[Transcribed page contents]
☆ ☆ ☆ ☆ ☆
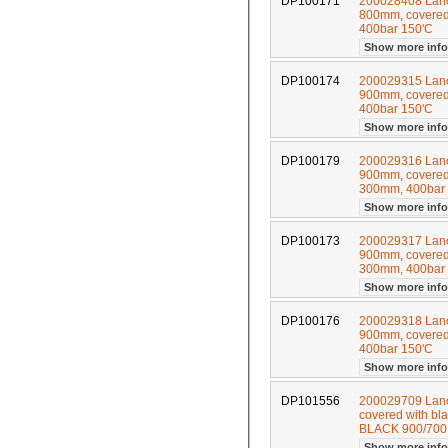
DP100171
200028408 Lance
800mm, covered 
400bar 150'C
Show more inf
DP100174
200029315 Lance
900mm, covered 
400bar 150'C
Show more inf
DP100179
200029316 Lance
900mm, covered 
300mm, 400bar
Show more inf
DP100173
200029317 Lance
900mm, covered 
300mm, 400bar
Show more inf
DP100176
200029318 Lance
900mm, covered 
400bar 150'C
Show more inf
DP101556
200029709 Lance
covered with bl
BLACK 900/70
Show more inf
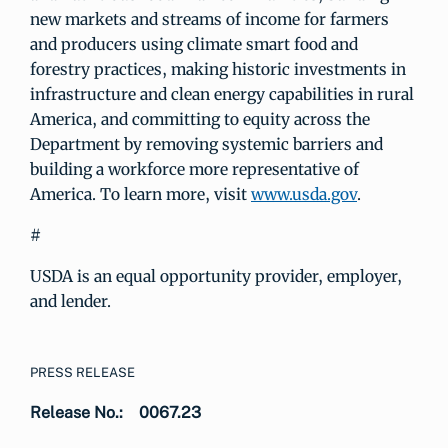
new markets and streams of income for farmers
and producers using climate smart food and
forestry practices, making historic investments in
infrastructure and clean energy capabilities in rural
America, and committing to equity across the
Department by removing systemic barriers and
building a workforce more representative of
America. To learn more, visit
www.usda.gov
.
#
USDA is an equal opportunity provider, employer,
and lender.
PRESS RELEASE
Release No.:
0067.23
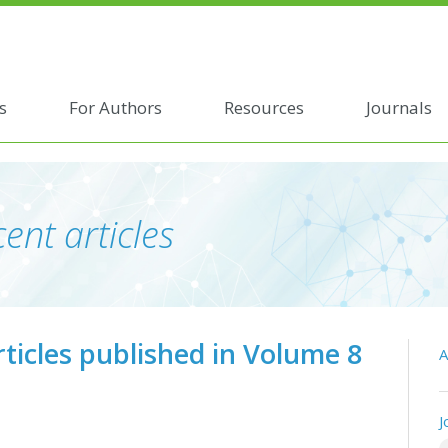
s
For Authors
Resources
Journals
ent articles
rticles published in Volume 8
A
J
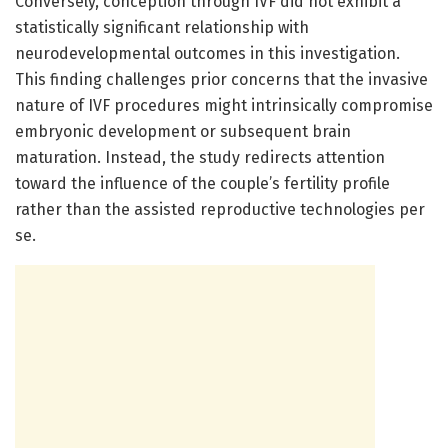
Conversely, conception through IVF did not exhibit a
statistically significant relationship with
neurodevelopmental outcomes in this investigation.
This finding challenges prior concerns that the invasive
nature of IVF procedures might intrinsically compromise
embryonic development or subsequent brain
maturation. Instead, the study redirects attention
toward the influence of the couple’s fertility profile
rather than the assisted reproductive technologies per
se.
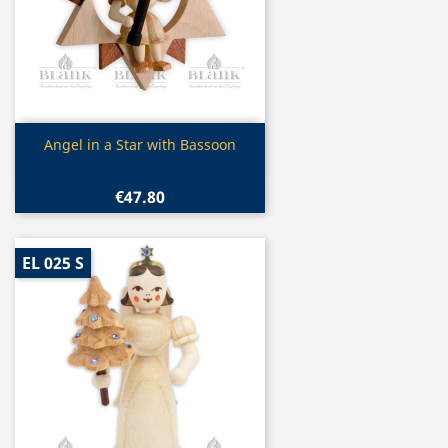
Quick view

Angel in a Star with Bassoon
€47.80
EL 025 S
☆ ☆ ☆ ☆ ☆
- What you should do -
Produce an exact reprint of the entries, dropping the images.

- Response to the task -
DP100171
200028408 Lance
800mm, covered 
400bar 150'C
Show more inf
DP100174
200029315 Lance
900mm, covered 
400bar 150'C
Show more inf
DP100179
200029316 Lance
900mm, covered 
300mm, 400bar
Show more inf
DP100173
200029317 Lance
900mm, covered 
300mm, 400bar
Show more inf
DP100176
200029318 Lance
900mm, covered 
400bar 150'C
Show more inf
DP101556
200029709 Lance
covered with bl
BLACK 900/70
Show more inf
new markets and streams of income for farmers
and producers using climate smart food and
forestry practices, making historic investments in
infrastructure and clean energy capabilities in rural
America, and committing to equity across the
Department by removing systemic barriers and
building a workforce more representative of
America. To learn more, visit
www.usda.gov
.
#
USDA is an equal opportunity provider, employer,
and lender.
PRESS RELEASE
Release No.:
0067.23
s
For Authors
Resources
Journals
ent articles
rticles published in Volume 8
A
J
Conversely, conception through IVF did not exhibit a
statistically significant relationship with
neurodevelopmental outcomes in this investigation.
This finding challenges prior concerns that the invasive
nature of IVF procedures might intrinsically compromise
embryonic development or subsequent brain
maturation. Instead, the study redirects attention
toward the influence of the couple’s fertility profile
rather than the assisted reproductive technologies per
se.
Quick view

Angel in a Star with Bassoon
€47.80
EL 025 S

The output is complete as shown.